I'm not so sure on which to use. I didn't know there were different types. This species comes from the lowlands as far as I know so its *probably* okay to go with the warm air one.


----------



## harrywitmore (Feb 9, 2004)

From my experience growing this plant I have found it does not like low humidity at all. The leaves turn brown and curl up in low humidity and it seems to grow better for me in winter when it's cool in the greenhouse. It likes a chunky mix. 40% would definitely be WAY too low for this plant. I would say 70% would be the minimum.

Here's a link that has some good info on this plant.
Anthurium warocqueanum, Anthurium warocqueanum J. Moore Florist & Pomol, Anthurium warocqueanum, Exotic Rainforest rare tropical plants


----------



## Link3898 (Sep 18, 2008)

thats a good link Harry, thanks.

is there a good hydrometer i can use to tell the relative humidity of the room i am planning on using? i think i want to put the humidifier in this room now and start running it as if the plant was in there and measure the humidity and start watching for any signs of damage to wood furniture and paint from the increased humidity. will any cheap hydrometer be more or less accurate enough for this type of test?
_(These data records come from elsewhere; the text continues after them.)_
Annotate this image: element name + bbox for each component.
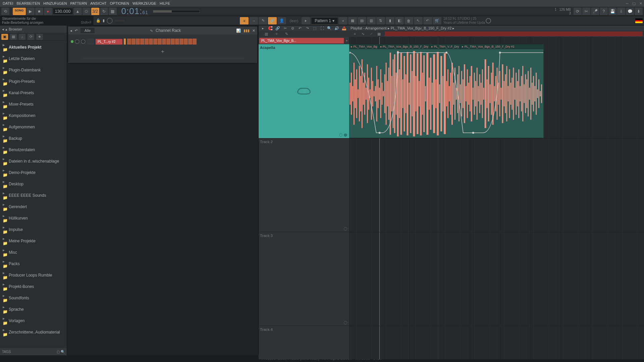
view-cr-icon[interactable]: ▥ (367, 17, 376, 24)
tree-item[interactable]: ▸📁Hüllkurven (0, 213, 67, 224)
view-trash-icon[interactable]: 🗑 (405, 17, 413, 24)
search-icon[interactable]: 🔍 (61, 350, 65, 354)
pl-tool-grid[interactable]: ▦ (375, 31, 383, 37)
countdown-icon[interactable]: ⏲ (83, 8, 91, 15)
menu-ansicht[interactable]: ANSICHT (89, 1, 108, 6)
chat-icon[interactable]: 💬 (626, 8, 634, 15)
save-icon[interactable]: 💾 (608, 8, 616, 15)
browser-menu-icon[interactable]: ▢ (57, 350, 60, 354)
pl-speaker-icon[interactable]: 🔊 (334, 25, 340, 31)
tree-item[interactable]: ▸📁Soundfonts (0, 292, 67, 304)
tree-item[interactable]: ▸📁Producer Loops Rumble (0, 269, 67, 281)
pattern-prev[interactable]: ▸ (302, 17, 310, 24)
view-cursor-icon[interactable]: ↖ (414, 17, 423, 24)
pl-fit-icon[interactable]: ⛶ (319, 25, 325, 31)
tree-item[interactable]: ▸📁Kompositionen (0, 110, 67, 121)
cr-undo-icon[interactable]: ↶ (75, 28, 78, 33)
download-icon[interactable]: ⬇ (635, 8, 643, 15)
picker-add-icon[interactable]: + (344, 39, 349, 43)
tools-icon[interactable]: ✂ (582, 8, 590, 15)
time-display[interactable]: 0:01:61 (121, 6, 148, 17)
channel-pan-knob[interactable] (75, 39, 79, 44)
timeline-overview[interactable] (385, 32, 643, 36)
cr-wave-icon[interactable]: ∿ (150, 28, 153, 33)
tree-item[interactable]: ▸📁Zerschnittene..Audiomaterial (0, 326, 67, 338)
pl-edit-icon[interactable]: ✎ (283, 31, 290, 37)
stop-button[interactable]: ■ (35, 8, 43, 15)
pl-magnet-icon[interactable]: 🧲 (267, 25, 273, 31)
pattern-add[interactable]: + (339, 17, 347, 24)
view-link-icon[interactable]: 🔗 (268, 17, 277, 24)
browser-tab-current[interactable]: ♪ (19, 34, 25, 40)
view-mixer-icon[interactable]: ⇅ (376, 17, 385, 24)
view-pr-icon[interactable]: ▤ (358, 17, 366, 24)
pl-tool-add[interactable]: + (351, 31, 359, 37)
tree-item[interactable]: ▸📁Impulse (0, 224, 67, 235)
channel-row[interactable]: PL_T...ry #2 (71, 37, 255, 46)
tree-item[interactable]: ▸📁Gerendert (0, 201, 67, 213)
tree-item[interactable]: ▸📁Misc (0, 247, 67, 258)
tree-item[interactable]: ▸📁Mixer-Presets (0, 99, 67, 110)
channel-led[interactable] (71, 40, 73, 43)
track-header-4[interactable]: Track 4 (259, 326, 349, 359)
pl-tool-wave[interactable]: ∿ (359, 31, 367, 37)
step-sequencer[interactable] (127, 39, 197, 45)
cr-back-icon[interactable]: ◂ (70, 28, 72, 33)
tree-item[interactable]: ▸📁Meine Projekte (0, 235, 67, 247)
menu-optionen[interactable]: OPTIONEN (109, 1, 130, 6)
clip-picker-item[interactable]: PL_TMA_Vox_Bgv_B... (259, 38, 344, 44)
loop-icon[interactable]: ↻ (100, 8, 108, 15)
snap-value[interactable]: 3/2 (91, 8, 99, 15)
track-header-3[interactable]: Track 3 (259, 232, 349, 326)
view-playlist-button[interactable]: ≡ (240, 17, 249, 24)
pl-tool-fade[interactable]: ⟋ (367, 31, 375, 37)
pl-add-icon[interactable]: ✧ (273, 31, 280, 37)
menu-hinzufuegen[interactable]: HINZUFüGEN (42, 1, 68, 6)
tree-item[interactable]: ▸📁Kanal-Presets (0, 87, 67, 99)
tree-item[interactable]: ▸📁Plugin-Presets (0, 76, 67, 87)
track-header-1[interactable]: Acapella (259, 44, 349, 138)
tree-item[interactable]: ▸📁Letzte Dateien (0, 53, 67, 64)
view-midi-icon[interactable]: ▮ (386, 17, 394, 24)
browser-tab-plugins[interactable]: ▦ (10, 34, 17, 40)
playlist-grid[interactable]: ▸ PL_TMA_Vox_Bg ▸ PL_TMA_Vox_Bgv_B_150_F… (349, 37, 644, 359)
tree-item[interactable]: ▸📁EEEE EEEE Sounds (0, 190, 67, 201)
track-solo[interactable] (344, 133, 347, 137)
view-clip-icon[interactable]: ◧ (395, 17, 404, 24)
channel-select[interactable] (124, 39, 126, 45)
refresh-icon[interactable]: ⟳ (574, 8, 582, 15)
pl-redo-icon[interactable]: ↷ (304, 25, 310, 31)
browser-tab-fav[interactable]: ★ (36, 34, 43, 40)
track-solo[interactable] (344, 227, 347, 231)
cr-graph-icon[interactable]: 📊 (236, 28, 241, 33)
tree-item[interactable]: ▸📁Plugin-Datenbank (0, 64, 67, 76)
cr-options-icon[interactable]: ▮▮▮ (244, 28, 250, 33)
tree-item[interactable]: ▸📁Packs (0, 258, 67, 269)
song-position-slider[interactable] (153, 10, 200, 13)
view-undo-icon[interactable]: ↶ (423, 17, 432, 24)
pl-cut-icon[interactable]: ✂ (282, 25, 288, 31)
browser-tab-history[interactable]: ⟳ (28, 34, 34, 40)
track-solo[interactable] (344, 321, 347, 324)
cr-filter[interactable]: Alle (80, 28, 95, 33)
tree-item[interactable]: ▸📁Demo-Projekte (0, 167, 67, 178)
tree-item[interactable]: ▸📁Sprache (0, 304, 67, 315)
pl-undo-icon[interactable]: ↶ (297, 25, 303, 31)
view-piano-icon[interactable]: ✎ (259, 17, 267, 24)
pl-send-icon[interactable]: 📤 (341, 25, 347, 31)
pl-link-icon[interactable]: 🔗 (275, 25, 281, 31)
tempo-display[interactable]: 130.000 (53, 8, 73, 15)
view-cart-icon[interactable]: 🛒 (433, 17, 441, 24)
pattern-selector[interactable]: Pattern 1▾ (311, 17, 338, 24)
pl-breadcrumb[interactable]: Playlist - Arrangement ▸ PL_TMA_Vox_Bgv_… (351, 26, 454, 31)
menu-hilfe[interactable]: HILFE (158, 1, 171, 6)
record-button[interactable]: ● (44, 8, 52, 15)
pl-select-icon[interactable]: ⬚ (312, 25, 318, 31)
collapse-icon[interactable]: ◂ (2, 27, 4, 32)
play-button[interactable]: ▶ (26, 8, 35, 15)
track-header-2[interactable]: Track 2 (259, 138, 349, 232)
tree-item[interactable]: ▸📁Benutzerdaten (0, 144, 67, 156)
pl-menu-icon[interactable]: ▸ (260, 25, 266, 31)
up-icon[interactable]: ▴ (5, 27, 7, 32)
channel-name[interactable]: PL_T...ry #2 (96, 39, 122, 45)
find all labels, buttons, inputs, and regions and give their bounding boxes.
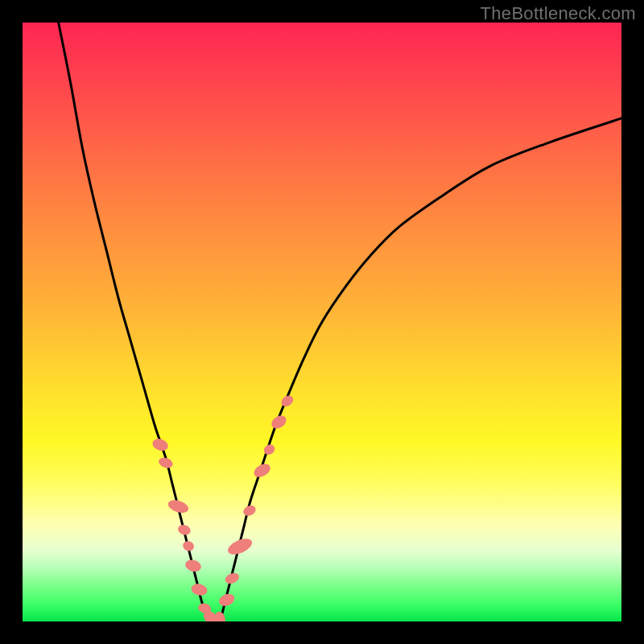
plot-area [23,23,621,621]
data-marker-1 [157,456,174,469]
data-marker-5 [184,558,202,573]
data-marker-15 [262,443,276,457]
chart-frame: TheBottleneck.com [0,0,644,644]
watermark-text: TheBottleneck.com [481,3,636,24]
data-marker-9 [213,611,226,621]
data-marker-10 [217,592,237,608]
chart-svg [23,23,621,621]
data-marker-4 [182,539,196,552]
data-marker-0 [151,437,170,453]
data-marker-6 [190,582,208,597]
curve-right-curve [221,118,621,621]
data-marker-13 [242,503,258,518]
marker-layer [151,394,295,621]
curve-layer [59,23,621,621]
data-marker-3 [176,523,192,536]
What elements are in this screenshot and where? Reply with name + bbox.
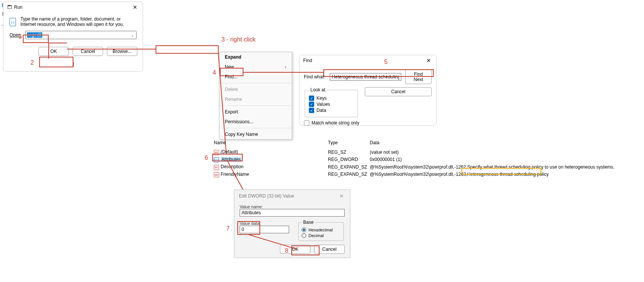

ive still got probally 6 months before this plant completely outgrows its terrarium so i figgured i should start asking now so i wont kill it later.


----------



## ravengritz (Mar 2, 2009)

You may also want to try setting the pot on a tray full of pebbles and water or put a cheap little fountain next to it.
Melissa


----------



## Link3898 (Sep 18, 2008)

thats a good idea to use a tray of pebbles, though i think i would rather use a humidifier on a timer than a fountian since no one will be in the room to hear or see the fountian much.

for now i am going to use terra cotta pots but have been thinking about maybe a wood crate type planting box when the plant gets bigger. 

whats the best way to make some sort of pillar that i can keep moist for the plant to root on and climb up but be strong enough to support large leaves and wet medium?


----------